For thread devices throttle the response to BlockQuery by an interval specified in kBdxThrottleIntervalInMsecs so that we don't overload the network with frequent BDX messages

nivi-apple · nivi-apple · commit 4e943d0d1cdf · 2025-02-11T20:58:37.000-08:00
diff --git a/src/darwin/Framework/CHIP/MTRDeviceController_Concrete.h b/src/darwin/Framework/CHIP/MTRDeviceController_Concrete.h
@@ -223,6 +223,11 @@ NS_ASSUME_NONNULL_BEGIN
                             queue:(dispatch_queue_t)queue
                        completion:(void (^)(NSURL * _Nullable url, NSError * _Nullable error))completion;
 
+/**
+ * Returns YES if the MTRDevice corrresponding to the given node ID is a thread device, NO otherwise.
+ */
+- (BOOL)usesThreadForDevice:(chip::NodeId)nodeID;
+
 /**
  * Will return chip::kUndefinedFabricIndex if we do not have a fabric index.
  */
diff --git a/src/darwin/Framework/CHIP/MTRDeviceController_Concrete.mm b/src/darwin/Framework/CHIP/MTRDeviceController_Concrete.mm
@@ -1429,33 +1429,43 @@ - (BOOL)checkIsRunning:(NSError * __autoreleasing *)error
     return NO;
 }
 
-- (void)getSessionForNode:(chip::NodeId)nodeID completion:(MTRInternalDeviceConnectionCallback)completion
+- (BOOL)usesThreadForDevice:(chip::NodeId)nodeID
 {
-    // TODO: Figure out whether the synchronization here makes sense.  What
-    // happens if this call happens mid-suspend or mid-resume?
-    if (self.suspended) {
-        MTR_LOG_ERROR("%@ suspended: can't get session for node %016llX-%016llx (%llu)", self, self.compressedFabricID.unsignedLongLongValue, nodeID, nodeID);
-        // TODO: Can we do a better error here?
-        completion(nullptr, chip::NullOptional, [MTRError errorForCHIPErrorCode:CHIP_ERROR_INCORRECT_STATE], nil);
-        return;
+    if (nodeID == chip::kUndefinedNodeId)
+    {
+        return NO;
     }
 
-    // Get the corresponding MTRDevice object to determine if the case/subscription pool is to be used
+    // Get the corresponding MTRDevice object for the node id
     MTRDevice * device = [self deviceForNodeID:@(nodeID)];
 
     // TODO: Can we not just assume this isKindOfClass test is true?  Would be
     // really nice if we had compile-time checking for this somehow...
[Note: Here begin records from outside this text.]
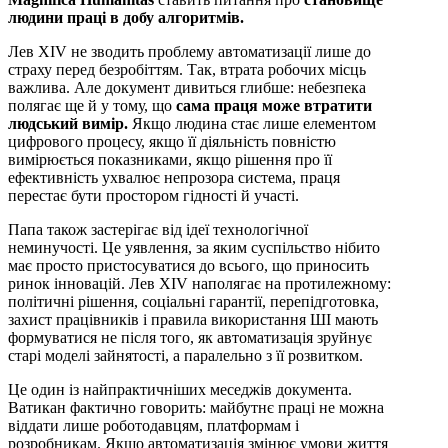
людини праці в добу алгоритмів.
Лев XIV не зводить проблему автоматизації лише до
страху перед безробіттям. Так, втрата робочих місць
важлива. Але документ дивиться глибше: небезпека
полягає ще й у тому, що
сама праця може втратити
людський вимір.
Якщо людина стає лише елементом
цифрового процесу, якщо її діяльність повністю
вимірюється показниками, якщо рішення про її
ефективність ухвалює непрозора система, праця
перестає бути простором гідності й участі.
Папа також застерігає від ідеї технологічної
неминучості. Це уявлення, за яким суспільство нібито
має просто пристосуватися до всього, що приносить
ринок інновацій. Лев XIV наполягає на протилежному:
політичні рішення, соціальні гарантії, перепідготовка,
захист працівників і правила використання ШІ мають
формуватися не після того, як автоматизація зруйнує
старі моделі зайнятості, а паралельно з її розвитком.
Це один із найпрактичніших меседжів документа.
Ватикан фактично говорить: майбутнє праці не можна
віддати лише роботодавцям, платформам і
розробникам. Якщо автоматизація змінює умови життя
     if (![device isKindOfClass:MTRDevice_Concrete.class]) {
         MTR_LOG_ERROR("%@ somehow has %@ instead of MTRDevice_Concrete for node ID 0x%016llX (%llu)", self, device, nodeID, nodeID);
-        completion(nullptr, chip::NullOptional, [MTRError errorForCHIPErrorCode:CHIP_ERROR_INCORRECT_STATE], nil);
-        return;
+        return NO;
     }
 
     auto * concreteDevice = static_cast<MTRDevice_Concrete *>(device);
 
+    BOOL usesThread = [concreteDevice deviceUsesThread];
+    return usesThread;
+}
+
+- (void)getSessionForNode:(chip::NodeId)nodeID completion:(MTRInternalDeviceConnectionCallback)completion
+{
+    // TODO: Figure out whether the synchronization here makes sense.  What
+    // happens if this call happens mid-suspend or mid-resume?
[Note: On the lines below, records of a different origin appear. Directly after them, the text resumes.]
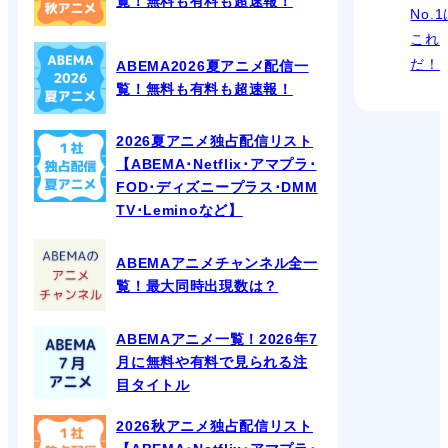
覧！無料も有料も超速報！
No.
これ
だ！
ABEMA2026夏アニメ配信一
覧！無料も有料も超速報！
2026夏アニメ独占配信リスト
【ABEMA･Netflix･アマプラ･
FOD･ディズニープラス･DMM
TV･Leminoなど】
ABEMAアニメチャンネル全一
覧！最大同時出現数は？
ABEMAアニメ一覧！2026年7
月に無料や有料で見られる注
目タイトル
2026秋アニメ独占配信リスト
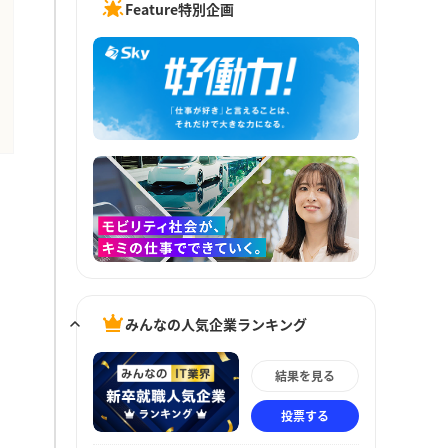
Feature特別企画
みんなの人気企業ランキング
結果を見る
投票する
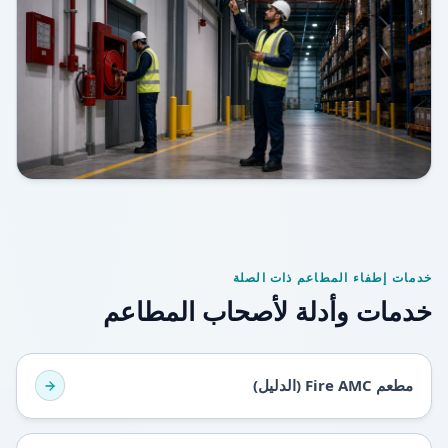
خدمات إطفاء المطاعم ذات الصلة
خدمات وأدلة لأصحاب المطاعم
مطعم Fire AMC (الدليل)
+    if (self.suspended) {
+        MTR_LOG_ERROR("%@ suspended: can't get session for node %016llX-%016llx (%llu)", self, self.compressedFabricID.unsignedLongLongValue, nodeID, nodeID);
+        // TODO: Can we do a better error here?
+        completion(nullptr, chip::NullOptional, [MTRError errorForCHIPErrorCode:CHIP_ERROR_INCORRECT_STATE], nil);
+        return;
+    }
+
     // In the case that this device is known to use thread, queue this with subscription attempts as well, to
     // help with throttling Thread traffic.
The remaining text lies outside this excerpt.